LEAP 1 is a multi-center, randomized, controlled, double-blind, international study comparing lefamulin to moxifloxacin, a fluoroquinolone antibiotic. LEAP 1 is designed to evaluate the efficacy and safety of lefamulin (IV/oral) compared to moxifloxacin (IV/oral), with or without linezolid, in 550 patients with moderate to severe CABP. Linezolid (or matching placebo for the lefamulin arm) can be added to treatment if an investigator suspects that a patient is infected with methicillin-resistant S. aureus (MRSA) prior to randomization, as moxifloxacin is not approved to treat MRSA. All patients enrolled in this trial have a Pneumonia Outcomes Research Team (PORT) severity of at least 3 on a scale of 1 to 5, which corresponds to moderate to severe clinical disease.

LEAP 2, is a multi-center, randomized, controlled, double-blind, international study comparing oral lefamulin to moxifloxacin. LEAP 2 is designed to evaluate the efficacy and safety of oral lefamulin compared to oral moxifloxacin in subjects with moderate CABP. All patients enrolled in this trial have a PORT severity of 2 to 4 on a scale of 1 to 5, which corresponds to moderate disease. Nabriva Therapeutics is targeting the enrollment of approximately 738 patients in LEAP 2. Both Phase 3 clinical trials of lefamulin were designed to follow draft guidance published by the U.S. Food and Drug Administration for the development of drugs for CABP and guidance from the European Medicines Agency for the development of antibacterial agents.

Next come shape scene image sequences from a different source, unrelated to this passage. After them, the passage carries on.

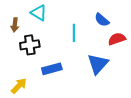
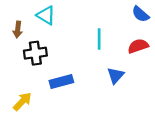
blue semicircle: (102, 20) -> (140, 14), moved
cyan line: (74, 33) -> (99, 39), moved
blue triangle: (98, 64) -> (116, 76), size x0.7

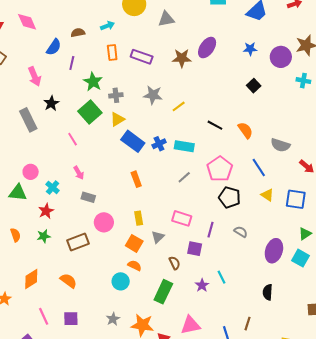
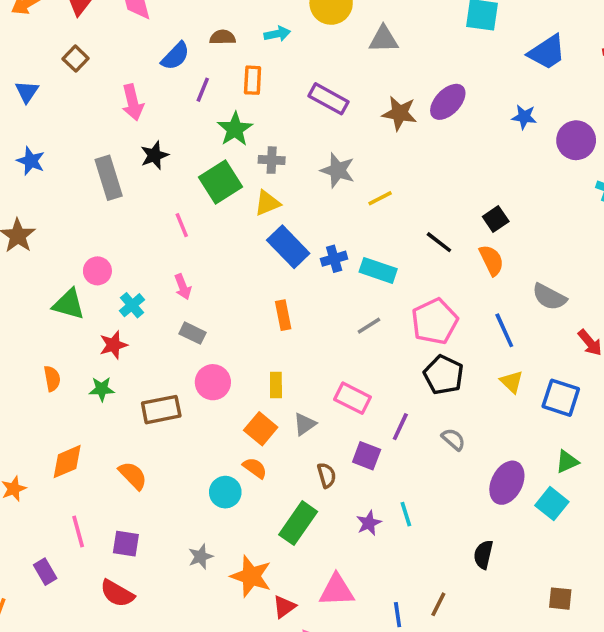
orange rectangle: (112, 52) -> (253, 80), moved
black square: (254, 86) -> (496, 219), moved

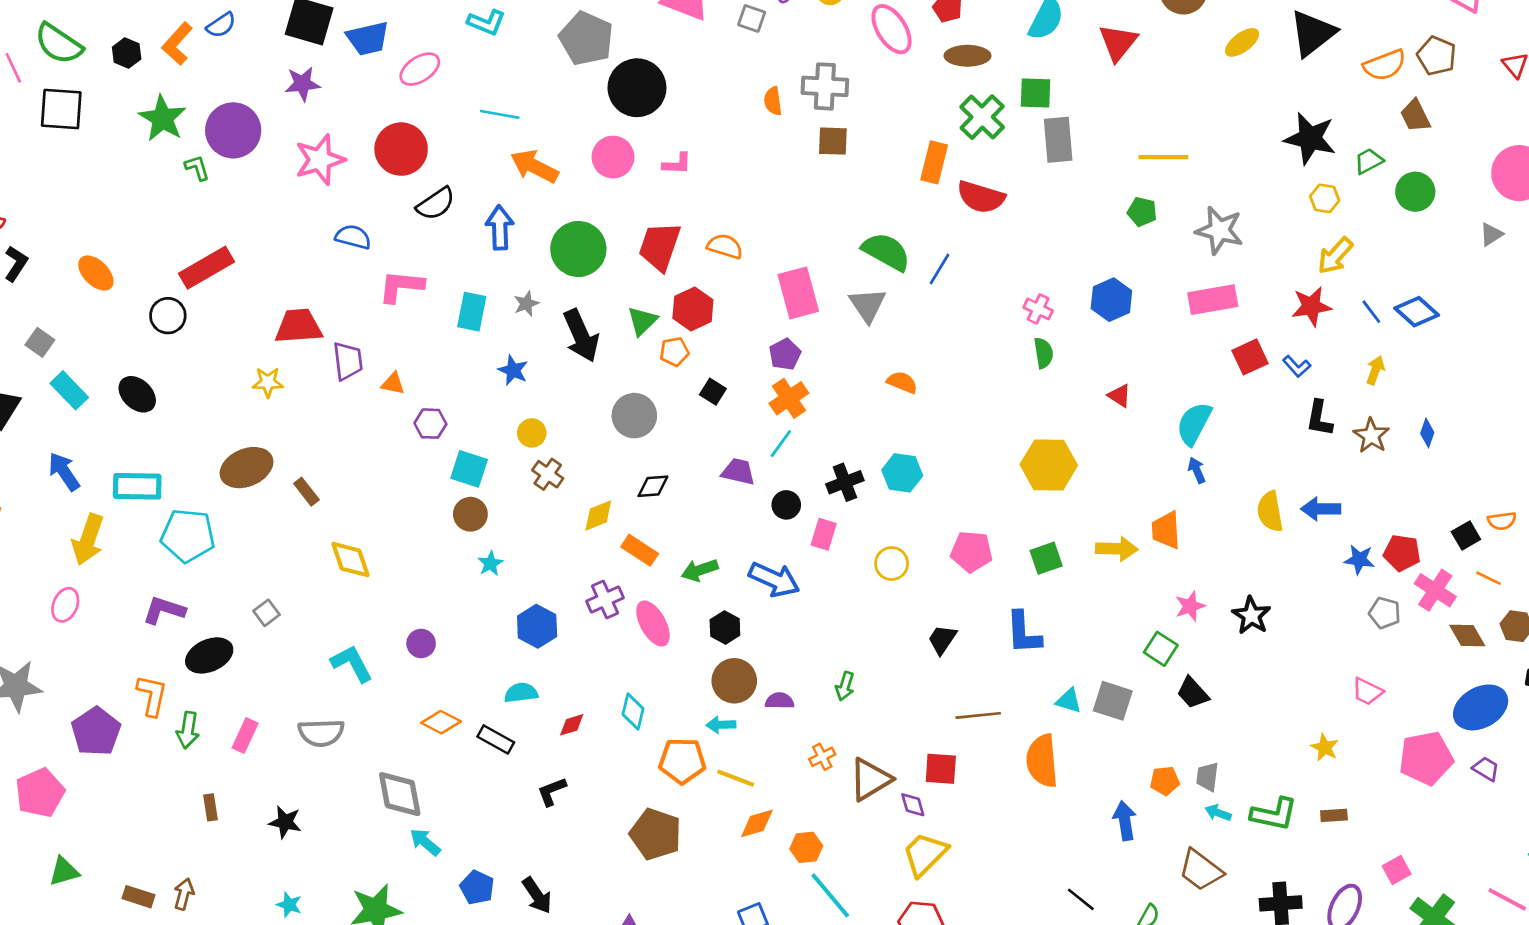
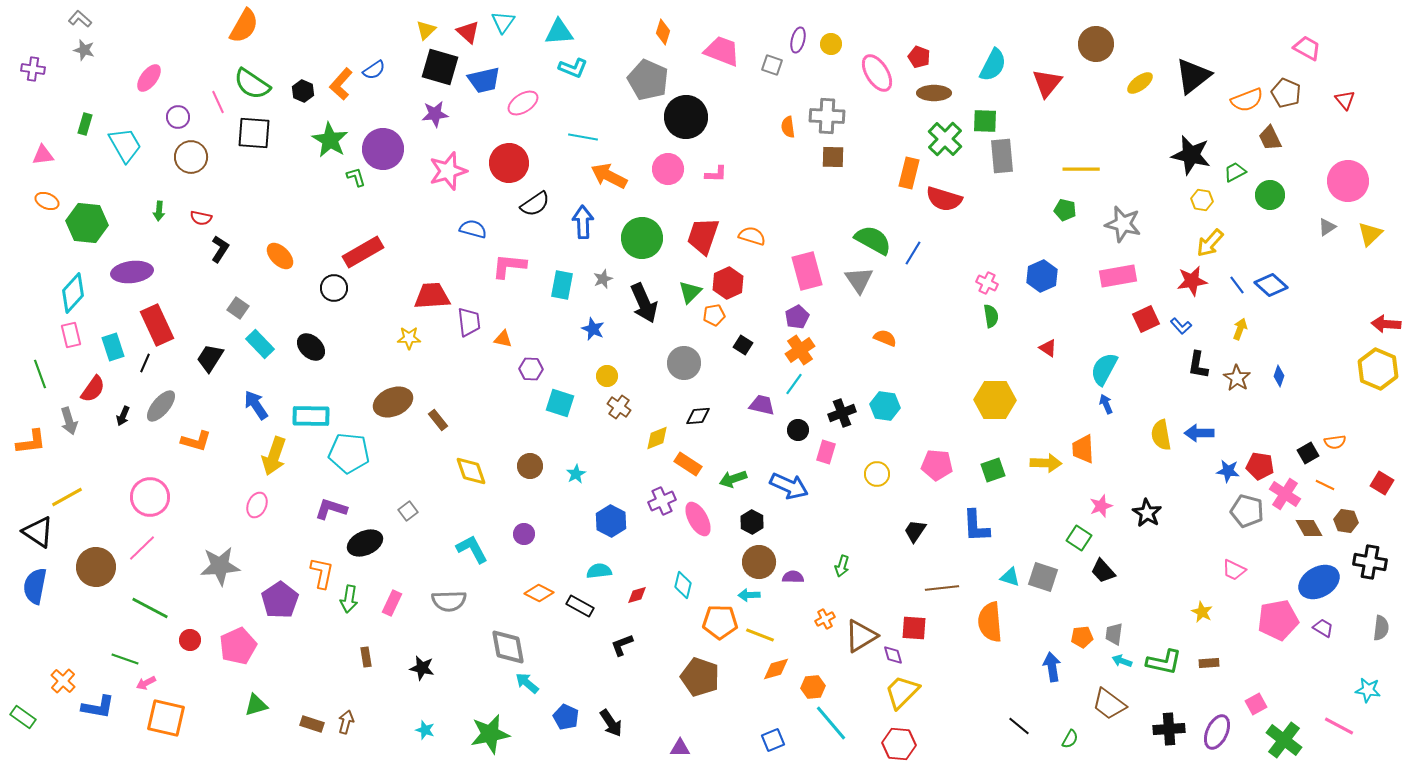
brown circle: (470, 514) -> (530, 466), moved
gray pentagon: (1385, 613) -> (1247, 511), size x1.4

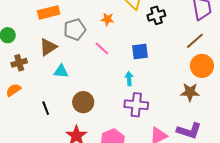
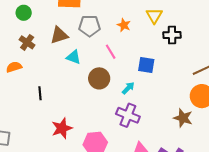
brown cross: (19, 63) -> (27, 42), turned 35
cyan triangle: (61, 71) -> (74, 57), moved
cyan arrow: (129, 79) -> (128, 88), turned 32
brown circle: (83, 102) -> (99, 78), moved

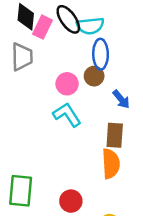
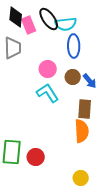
pink rectangle: (43, 27) -> (29, 25), turned -48
brown circle: (94, 76) -> (73, 77), moved
red circle: (71, 201) -> (36, 157), moved

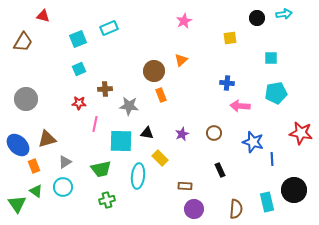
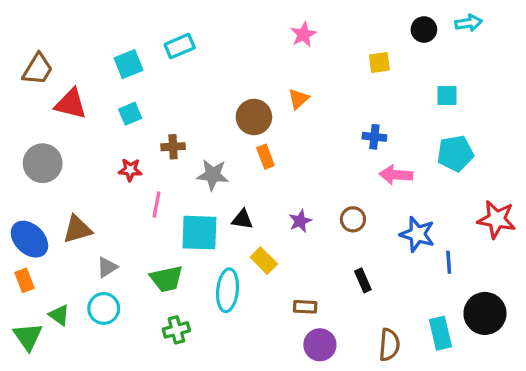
red triangle: (43, 16) -> (71, 104), moved, size x1.5
orange rectangle: (34, 166) -> (25, 280), moved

About Nabriva Therapeutics plc

Nabriva Therapeutics is a biopharmaceutical company engaged in the research and development of new medicines to treat serious bacterial infections, with a focus on the pleuromutilin class of antibiotics. Nabriva Therapeutics’ medicinal chemistry expertise has enabled targeted discovery of novel pleuromutilins, including both intravenous and oral formulations. Nabriva Therapeutics’ lead product candidate, lefamulin, is a novel semi-synthetic pleuromutilin antibiotic with the potential to be the first-in-class available for systemic administration in humans. The company believes that lefamulin is the first antibiotic with a novel mechanism of action to have reached late-stage clinical development in more than a decade. Lefamulin is currently being evaluated in two global, registrational Phase 3 clinical trials in patients with moderate to severe community-acquired bacterial pneumonia (CABP). Nabriva Therapeutics believes lefamulin is well-positioned for potential use as a first-line empiric monotherapy for the treatment of moderate to severe CABP due to its novel mechanism of action, targeted spectrum of activity, resistance profile, achievement of substantial drug concentration in lung tissue and fluid, oral and IV formulations and a favorable tolerability profile. Nabriva Therapeutics intends to further pursue development of lefamulin for additional indications, including the treatment of acute bacterial skin and skin structure infections (ABSSSI), and is developing a formulation of lefamulin appropriate for pediatric use.

Nabriva Therapeutics owns exclusive, worldwide rights to lefamulin, which is protected by composition of matter patents issued in the United States, Europe and Japan.